Untangling Cancun through compromises

ban ki moon.jpgGovernment representatives from around the world have been in Cancun for the UN Climate Change summit for nine days to butt heads on every single issue of climate change. Now, the so-called high profile phase starts, with ministers and heads of states flying in to untangle the messy issues on the table.

These last few days are the make it or break it period of Cancun. Positions have been drawn from day 1. While the atmosphere has been more or less productive, clear conflicts in position are on the table now. Either ministers can reach compromises on a number of issues in the next couple of days, or Cancun will be doomed another failure. And compromise is already the magic word of this meeting. It is becoming a tag-of-war on who will offer what, and how much, and what will they get in return.

And believe it or not, this might actually end up being a bigger failure than Copenhagen was (well, this might be too extreme, but at least as big.)
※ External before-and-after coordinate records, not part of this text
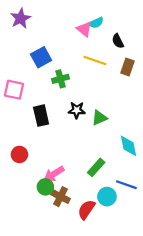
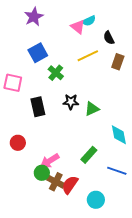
purple star: (21, 18) -> (34, 17), moved
yellow line: (95, 60) -> (88, 56), turned -45
green cross: (60, 79) -> (56, 73), turned -35
cyan circle: (107, 197) -> (96, 200), moved
red semicircle: (86, 210) -> (70, 185), moved

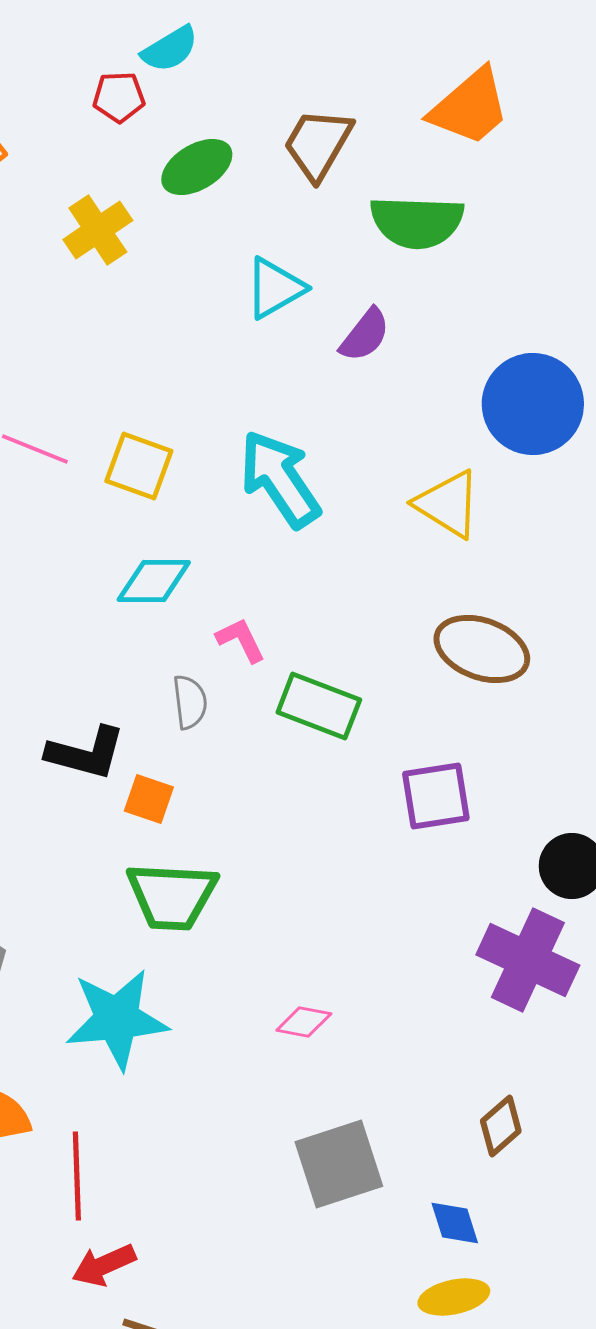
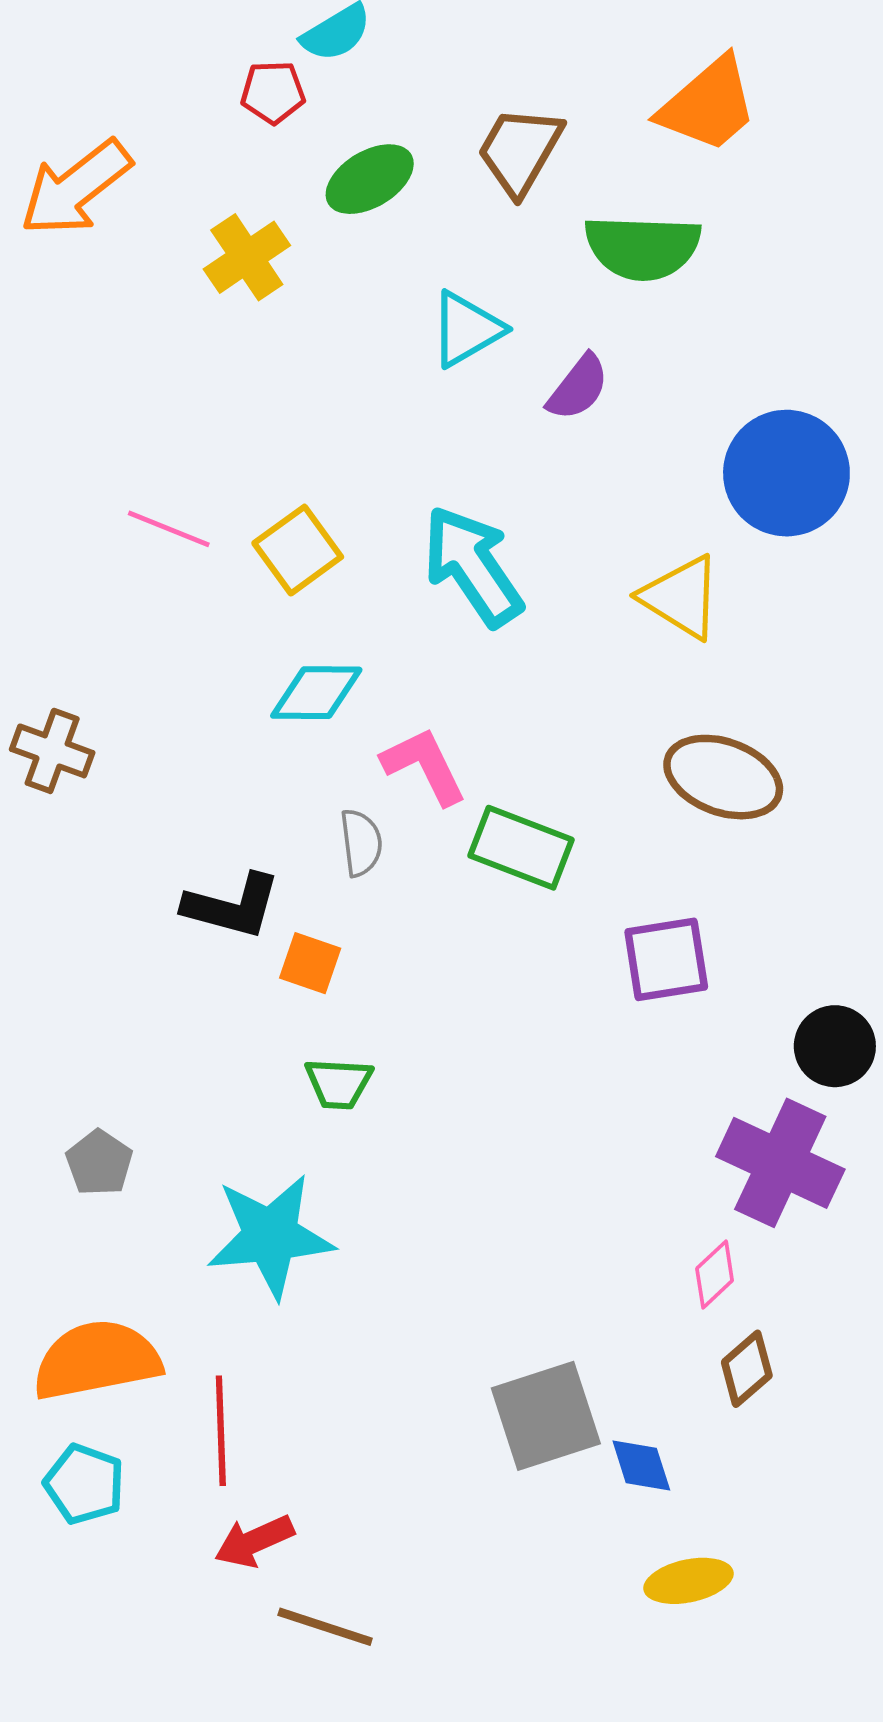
yellow square: (139, 466) -> (298, 550), turned 34
pink L-shape: (241, 640) -> (424, 766), size x1.4
green trapezoid: (172, 896) -> (339, 1083), size x0.6
pink diamond: (304, 1022) -> (715, 1274), moved, turned -54
blue diamond: (455, 1223) -> (641, 1465), moved

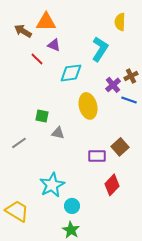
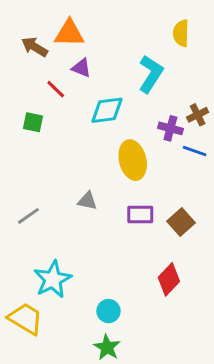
purple cross: (113, 85) -> (170, 128), turned -35
green square: (42, 116) -> (33, 122), moved
purple rectangle: (97, 156) -> (140, 214), moved
cyan star: (52, 185) -> (53, 279), moved

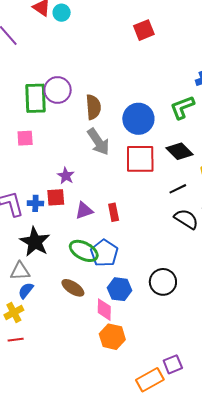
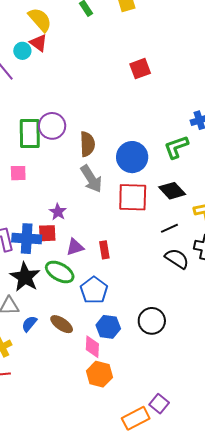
cyan circle: (62, 13) -> (22, 51), moved
blue cross: (35, 203) -> (27, 239), size x1.8
green ellipse: (84, 251) -> (60, 272), moved
blue semicircle: (26, 291) -> (29, 324), moved
purple square: (173, 364) -> (159, 404), turned -30

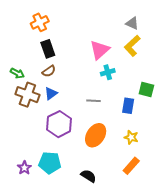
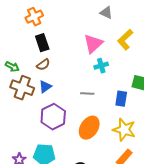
gray triangle: (132, 23) -> (106, 13), moved
yellow star: (131, 137) -> (124, 130), size x1.6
So here’s a rundown of the most contentious issues so far:

1) First and foremost is the fate of the aging Kyoto Protocol. Since the very first day of the meeting, Japan made it very clear that they will not subscribe to a 2nd commitment phase of the Kyoto Protocol. The first phase ends in 2012. With no renewal of the commitment period (with more stringent targets of course) then developed countries would have no bdinging targets whatsoever.

Now Japan’s position is not a new one. There has been much speculation on the fate of the Kyoto Protocol for a while, but this is the first time a country comes out and says it so bluntly. Japan refuses to commit to new agreements while the US and China (the world’s biggest CO2 emitters) have none whatsoever. It is not alone either. At least Russia, Canada and Australia are backing the same position (though they have refrained from putting it out bluntly like Japan.)

But the BASIC group (Brazil, South Africa, Indian and China) came out on Monday and very clearly stated their list of “non-negotiables”. First and foremost on that list was that there must be an extension of the Kyoto Protocol’s commitment period beyond 2012.

And here stands the prickliest issue of the Cancun meetings so far. This one issue has defined the clash this year. The ministers will need to come up with some way around this deadlock – or Cancun would have failed.

2) Technology transfer is one of the issues that have been on the table for a while now, and the negotiators have actually made good progress on it lately. It is one of the issues where an agreement was expected for at Cancun. Well now we can be fairly sure that no agreement will come out of it, but good progress will be made. The thorny issue here remains intellectual property rights (IPR).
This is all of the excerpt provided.